Décryptage

Tribune Les Échos du 23 avril 2021 – Sauvons notre véritable réseau social : les commerces !

Troisième vague, troisième confinement. On cherche éperdument des coupables mais il n’y a finalement que des victimes. Depuis un an, ce sont des décrets qui déterminent ce qui est essentiel ou non pour notre vie, ce qui peut être vendu ou non et les commerces qui peuvent ouvrir. Notre vie est faite de choix par élimination, par défaut voire par dépit : c’est une vie de non-choix, une vie où tout se fait au nom des règles sanitaires, érigées sous forme de lois tant que nous n’aurons pas été très majoritairement vaccinés. Ce sont pour les décideurs politiques des choix souvent impossibles mais inévitables pour sauver « coûte que coûte » le maximum de vies humaines. La doctrine du « quoiqu’il en coûte » a d’ailleurs lentement disparu de la lexicologie gouvernementale, au profit d’un nombre de milliards cliniquement évoqués. Les formules de calcul se font complexes, souvent adaptées à une certaine minorité et à des cas particuliers, mais inadaptées à l’immense majorité. Le diable est dans les détails.

Catastrophe naturelle

Pourquoi toutes les entités économiques ne sont-elles pas indemnisées à hauteur de leur préjudice réel alors qu’elles sont bien confrontées à une catastrophe naturelle ? Une inondation est-elle plus grave qu’une pandémie ? Pourquoi faut-il 50% et non 49% de baisse de son chiffre d’affaires pour être indemnisé ? Pourquoi seuls les petits sont visés alors que les grands réseaux de commerce exercent le même métier ? Pourquoi le chiffre d’affaires digital (qui a ses propres coûts d’acquisition) est-il pris en compte, alors qu’à juste titre celui des livraisons et ventes à emporter a été exclu pour les restaurants.
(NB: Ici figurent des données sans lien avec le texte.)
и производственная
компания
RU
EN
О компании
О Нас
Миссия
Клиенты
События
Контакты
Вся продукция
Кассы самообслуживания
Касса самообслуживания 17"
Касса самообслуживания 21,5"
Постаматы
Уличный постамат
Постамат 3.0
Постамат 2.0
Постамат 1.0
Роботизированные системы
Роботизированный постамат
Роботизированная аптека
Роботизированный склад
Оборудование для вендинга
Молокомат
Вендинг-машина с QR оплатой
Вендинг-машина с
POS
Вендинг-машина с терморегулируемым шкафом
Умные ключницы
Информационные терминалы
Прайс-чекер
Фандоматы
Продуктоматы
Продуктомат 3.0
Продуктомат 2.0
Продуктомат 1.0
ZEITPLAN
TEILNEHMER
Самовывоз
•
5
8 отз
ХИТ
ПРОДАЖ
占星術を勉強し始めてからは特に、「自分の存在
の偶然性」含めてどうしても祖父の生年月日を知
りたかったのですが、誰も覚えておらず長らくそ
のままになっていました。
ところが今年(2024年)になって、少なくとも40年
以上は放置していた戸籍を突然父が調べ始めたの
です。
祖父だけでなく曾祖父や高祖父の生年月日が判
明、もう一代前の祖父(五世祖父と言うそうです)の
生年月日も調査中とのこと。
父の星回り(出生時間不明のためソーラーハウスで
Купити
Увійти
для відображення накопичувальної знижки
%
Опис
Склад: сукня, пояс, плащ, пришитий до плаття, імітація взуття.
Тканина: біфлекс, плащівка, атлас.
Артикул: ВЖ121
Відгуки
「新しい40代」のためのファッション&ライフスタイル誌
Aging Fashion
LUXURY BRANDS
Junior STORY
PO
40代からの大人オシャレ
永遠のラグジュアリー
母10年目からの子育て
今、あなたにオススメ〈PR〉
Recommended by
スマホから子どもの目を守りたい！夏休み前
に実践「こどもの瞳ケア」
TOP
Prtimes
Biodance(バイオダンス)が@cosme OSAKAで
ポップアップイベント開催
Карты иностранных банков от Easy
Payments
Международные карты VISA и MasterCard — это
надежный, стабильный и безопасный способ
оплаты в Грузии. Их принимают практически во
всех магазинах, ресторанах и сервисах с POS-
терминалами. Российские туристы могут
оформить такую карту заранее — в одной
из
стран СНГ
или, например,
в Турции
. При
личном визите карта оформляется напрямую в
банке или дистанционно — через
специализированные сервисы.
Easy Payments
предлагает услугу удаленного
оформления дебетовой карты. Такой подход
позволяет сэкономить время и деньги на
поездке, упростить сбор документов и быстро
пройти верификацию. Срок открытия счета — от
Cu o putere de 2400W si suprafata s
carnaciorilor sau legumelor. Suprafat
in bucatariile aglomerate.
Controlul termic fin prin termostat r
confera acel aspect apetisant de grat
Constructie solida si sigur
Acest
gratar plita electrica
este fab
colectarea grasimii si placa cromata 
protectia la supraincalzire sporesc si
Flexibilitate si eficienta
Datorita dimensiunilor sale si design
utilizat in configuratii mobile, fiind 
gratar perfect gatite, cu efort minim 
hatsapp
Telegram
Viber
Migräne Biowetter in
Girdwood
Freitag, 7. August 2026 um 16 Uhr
Comment payer son loyer quand son magasin ou son réseau de magasins est fermé ? avec quel argent ? Comment a-t-on pu prévoir un « remboursement » des loyers versés aux bailleurs et non une prise en charge en amont qui éviterait un décaissement de trésorerie qu’aucun propriétaire de magasin n’est en mesure de le faire ? et pourquoi ces mêmes bailleurs devraient-ils être épargnés par la crise ? si le commerce principal est privé de chiffre d’affaires, après tout le bailleur pourrait également être privé de son loyer ? comme si les bailleurs avaient tout d’un coup un rang de séniorité dans leurs créances ! Il y a urgence à revenir dans la rationalité économique de base du fonctionnement des entreprises. Gardons en tête également que la pandémie a été la troisième lame d’un rasoir après les gilets jaunes et les grèves liées aux retraites qui les avaient déjà passablement affaiblis.

Réseau social

La rhétorique des aides semble se concentrer sur les mesures de chômage partiel, dans l’ignorance de la réalité des coûts fixes et charges de structure d’une entreprise, qui même fermée doit être gérée… Trois confinements, un couvre-feu et la fermeture des centres commerciaux est la difficile réalité ces chefs d’entreprise petits ou grands. Ce n’est pas antilibéral ni difficile d’indemniser les entreprises pour leur préjudice réel : pourquoi laisser un reste à charge si important ? comment ces chefs d’entreprises vont-ils payer ces 30% de reste à charge qui ne sont pas indemnisés ? en s’endettant ?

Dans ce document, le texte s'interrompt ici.